Investor interest in Asian logistics has now surpassed both the region’s office and residential sectors, and transaction volume in logistics grew to $6.5 billion in 1H2013, according to a Deutsche Asset & Wealth Management report.


Asia’s logistics market, once a non-entity in terms of real estate investment strategies, has grown to become one of the most appealing sectors for investors, with more than 43 percent of institutions and fund managers in the region expressing an intention in invest in at least one of Asia’s logistics markets.

According to a Deutsche Asset & Wealth Management report, the four most popular logistics markets in the Asia Pacific were Japan, greater China, Australia, and Southeast Asia. In a survey jointly conducted by Deutsche and the Asian Association for Non-listed Real Estate Vehicles (ANREV), 28 percent of fund managers, 43 percent of funds of funds and 18 percent of investors expressed an intention to invest in Japanese logistics.

In the same survey, while 18 percent of fund managers, 14 percent of funds of funds and 32 percent of investors expressed the same interest for greater China, 14 percent of fund managers, 29 percent of funds of funds and 11 percent of investors for Australia, while 4 percent of fund managers and 11 percent of investors expressed an intention to invest in Southeast Asian logistics. Interestingly, no funds of funds expressed investment interest in Southeast Asian logistics.

This combined interest outstrips interest in the most popular Asian office, retail and residential markets. According to the same survey, only 37 percent of fund managers, 14 percent of funds of funds and 35 percent of investors said they were going to invest in the Australian office sector, while 28 percent of fund managers, 29 percent of funds of funds and 22 percent of investors pointed to greater China’s retail sector as a target.

“In short, [over the past few years] the stage had been set for the logistics sector to take off,” the Deutsche explained, pointing to the growth of Asia’s trade volume and the growing affluence of the local population as catalysts for growth. “It has since become one of the region’s most sought-after property choices among yield-seeking investors in the last two years.”

Deutsche’s report suggested that the popularity of the sector could be explained by its returns.  Since 2007, the average cap rate of industrial sector deals in Asia has consistently outperformed that of office, retail and residential by at least one percentage point, sometimes two. The average cap rate on closed logistics deals in the Asia Pacific stood at 8 percent as of 1Q 2013.

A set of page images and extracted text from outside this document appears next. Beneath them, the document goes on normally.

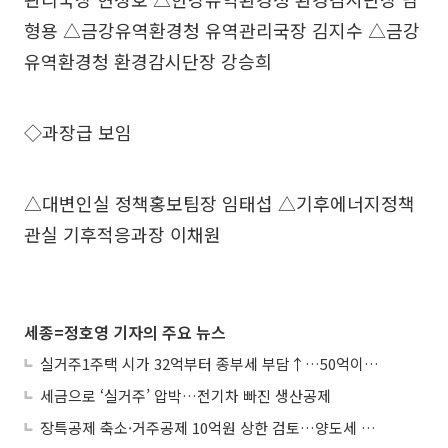
형용 △금강유역환경청 유역관리국장 김지수 △금강
유역환경청 환경감시단장 강승희
◇과장급 보임
△대변인실 정책홍보팀장 임태섭 △기후에너지정책
관실 기후적응과장 이채원
세종=정호영 기자의 주요 뉴스
실거주1주택 시가 32억부터 종부세 부담↑…50억이면 454→979만원
세금으로 ‘실거주’ 압박…전기차 빠진 생산공제
장특공제 축소·거주공제 10억원 상한 검토…양도세 실거주 중심 개편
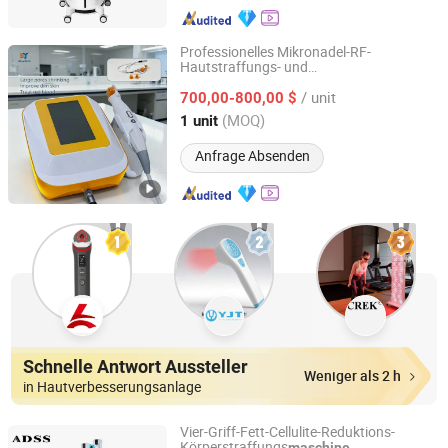
Professionelles Mikronadel-RF-
Hautstraffungs- und
Guangzhou Danye Optical Co., Ltd.
Aknenarbenentfernungsgerät
/ unit
Schönheitsequipment
700,00-800,00 $
Guangdong, China
Seit 2018
(MOQ)
1 unit
Anfrage Absenden
Schnelle Antwort Aussteller
Weniger als 2 h
in Hautverbesserungsanlage
Vier-Griff-Fett-Cellulite-Reduktions-
Körperstraffungs
maschine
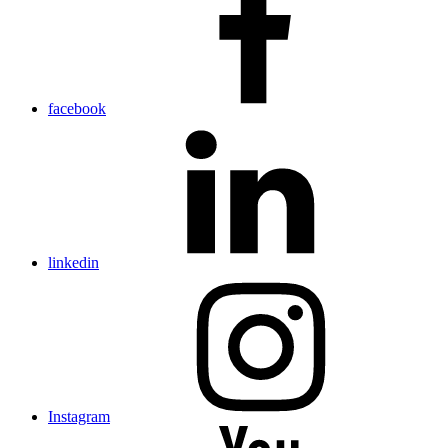
facebook
linkedin
Instagram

Investor interest was also reflected in deal volume. Over the past three years, the transaction volume of logistics assets in Asia has been at or above 12 billion, and the first half of 2013 had about $6.7 billion of logistics deals completed.

The ratio of logistics deals as a share of total commercial real estate transactions has also been steadily rising since the onset of the global financial crisis, according to the study. It stood at 9.8 percent in 2007, and grew to 12.1 percent in 2012. For the first half of 2013, the ratio was about 14 percent.